When the hearing is scheduled, the Court Administrator's Office will then issue an Order to Show Cause. It is your responsibility to have the debtor(s) served with the order. The Sheriff or any party who has no financial interest in the judgment can serve this order. It must be served on the debtor personally. It cannot be left at his / her residence with anyone else.

Order to Show Cause
The Order to Show Cause requires the debtor as well as the creditor to appear at the court hearing. At the hearing, the debtor will be instructed to complete the Financial Disclosure Form or give the judge a valid reason for not doing so. If the debtor fails to appear at this hearing, the judge may issue an Order for a Writ of Attachment.
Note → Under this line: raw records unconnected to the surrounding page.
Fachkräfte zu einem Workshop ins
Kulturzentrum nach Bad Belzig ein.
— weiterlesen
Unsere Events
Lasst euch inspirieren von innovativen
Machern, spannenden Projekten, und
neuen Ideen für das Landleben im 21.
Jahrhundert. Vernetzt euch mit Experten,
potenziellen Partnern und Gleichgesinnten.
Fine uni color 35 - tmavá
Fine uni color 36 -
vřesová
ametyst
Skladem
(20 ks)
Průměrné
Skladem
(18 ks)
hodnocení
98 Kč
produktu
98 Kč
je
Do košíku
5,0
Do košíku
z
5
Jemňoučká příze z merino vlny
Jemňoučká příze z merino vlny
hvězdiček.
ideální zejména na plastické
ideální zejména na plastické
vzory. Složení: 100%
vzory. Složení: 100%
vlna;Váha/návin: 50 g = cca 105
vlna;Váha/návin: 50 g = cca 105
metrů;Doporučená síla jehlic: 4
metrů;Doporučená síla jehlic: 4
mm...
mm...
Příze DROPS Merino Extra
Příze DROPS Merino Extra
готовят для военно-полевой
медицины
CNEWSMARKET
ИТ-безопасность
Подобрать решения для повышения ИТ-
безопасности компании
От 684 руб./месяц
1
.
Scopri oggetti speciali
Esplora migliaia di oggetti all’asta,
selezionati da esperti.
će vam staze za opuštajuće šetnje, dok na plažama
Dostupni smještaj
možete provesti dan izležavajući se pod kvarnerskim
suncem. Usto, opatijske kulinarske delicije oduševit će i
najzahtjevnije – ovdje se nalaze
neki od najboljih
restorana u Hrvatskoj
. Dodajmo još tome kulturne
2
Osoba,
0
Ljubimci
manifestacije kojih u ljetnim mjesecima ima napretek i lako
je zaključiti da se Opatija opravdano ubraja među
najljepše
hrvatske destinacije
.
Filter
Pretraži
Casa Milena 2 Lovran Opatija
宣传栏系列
When the Writ of Attachment is issued, you will be required to furnish the debtor's full name and date of birth to the court.
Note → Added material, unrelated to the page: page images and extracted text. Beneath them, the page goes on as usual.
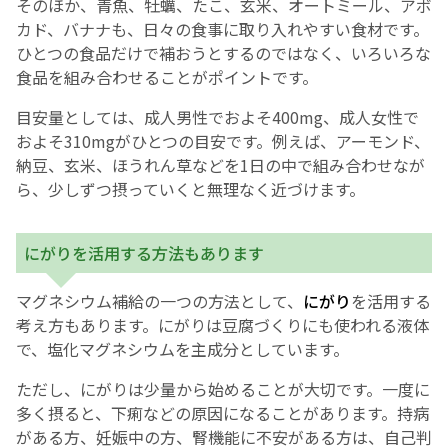
そのほか、青魚、牡蠣、たこ、玄米、オートミール、アボ
カド、バナナも、日々の食事に取り入れやすい食材です。
ひとつの食品だけで補おうとするのではなく、いろいろな
食品を組み合わせることがポイントです。
目安量としては、成人男性でおよそ400mg、成人女性で
およそ310mgがひとつの目安です。例えば、アーモンド、
納豆、玄米、ほうれん草などを1日の中で組み合わせなが
ら、少しずつ摂っていくと無理なく近づけます。
にがりを活用する方法もあります
マグネシウム補給の一つの方法として、
にがり
を活用する
考え方もあります。にがりは豆腐づくりにも使われる液体
で、塩化マグネシウムを主成分としています。
ただし、にがりは少量から始めることが大切です。一度に
多く摂ると、下痢などの原因になることがあります。持病
がある方、妊娠中の方、腎機能に不安がある方は、自己判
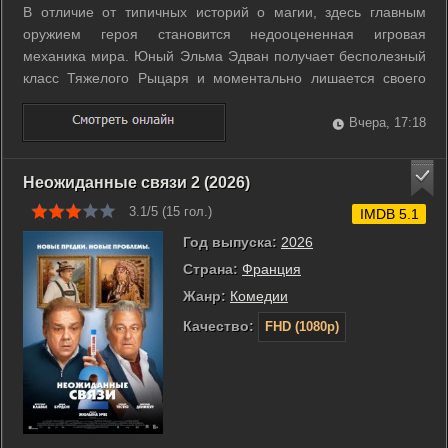
В отличие от типичных историй о магии, здесь главным
оружием героя становится недооцененная игровая
механика мира. Юный Эльма Эдван получает бесполезный
класс Тяжелого Рыцаря и моментально лишается своего
наследства. Родной отец выгоняет его на улицу, считая
позором для знаменитой семьи. Окружающие уверены в
Вчера, 17:18
скорой гибели юноши из-за его низкой ...
Неожиданные связи 2 (2026)
3.1/5 (
15
гол.)
IMDB 5.1
Год выпуска:
2026
Страна:
Франция
Жанр:
Комедии
Качество:
FHD (1080p)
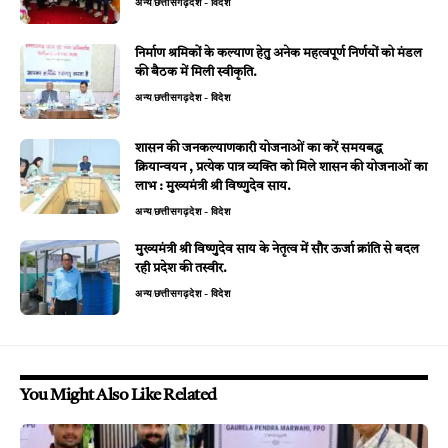
अन्य
छत्तीसगढ़
देश - विदेश
निर्माण श्रमिकों के कल्याण हेतु अनेक महत्वपूर्ण निर्णयों को मंडल
की बैठक में मिली स्वीकृति.
अन्य
छत्तीसगढ़
देश - विदेश
शासन की जनकल्याणकारी योजनाओं का करें समयबद्ध
क्रियान्वयन , प्रत्येक पात्र व्यक्ति को मिले शासन की योजनाओं का
लाभ : मुख्यमंत्री श्री विष्णुदेव साय.
अन्य
छत्तीसगढ़
देश - विदेश
मुख्यमंत्री श्री विष्णुदेव साय के नेतृत्व में सौर ऊर्जा क्रांति से बदल
रही प्रदेश की तस्वीर.
अन्य
छत्तीसगढ़
देश - विदेश
You Might Also Like Related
  • If you wish to have the cost of collection added to your judgment after an unsuccessful attempt to collect, you may need to file a notarized affidavit stating the costs and requesting those costs be added to your judgment.
    • Please attach a copy of your receipt from the Sheriff to your affidavit.
  • Order a Writ of Execution if you know where the debtor banks or where the debtor works.
    • There will be a fee charged for the Writ.
    • If you do not know either of these you are not ready for an Execution.
    • The Execution must be issued to the county where the bank or the employer is located.
    • The Court Administrator's Office will mail the Execution to you and you are to take it to the Sheriff of that county for service.
    • The sheriff will charge a fee.
  • If the debtor pays the judgment in full it is your obligation to provide the debtor with a Satisfaction of Judgment (MSA 548.15).
    • This form can be obtained on the state website, or at any legal stationery store.
    • A satisfaction of judgment must be filed with the court and a filing fee must be paid.
    • This must be done within 10 days if paid in cash, or within 30 days otherwise.
Unsuccessful Collection Attempt
If the sheriff or attorney is unable to collect, or if you have determined that there are no assets on which you can collect, it does not mean you will never collect your judgment. A judgment in conciliation court is valid for 10 years and may be executed on at any time during those 10 years. This is important because the debtor may, at some future time, have collectable assets. The fact that an unpaid judgment may affect the debtor's credit rating could result in voluntary payment at a later time.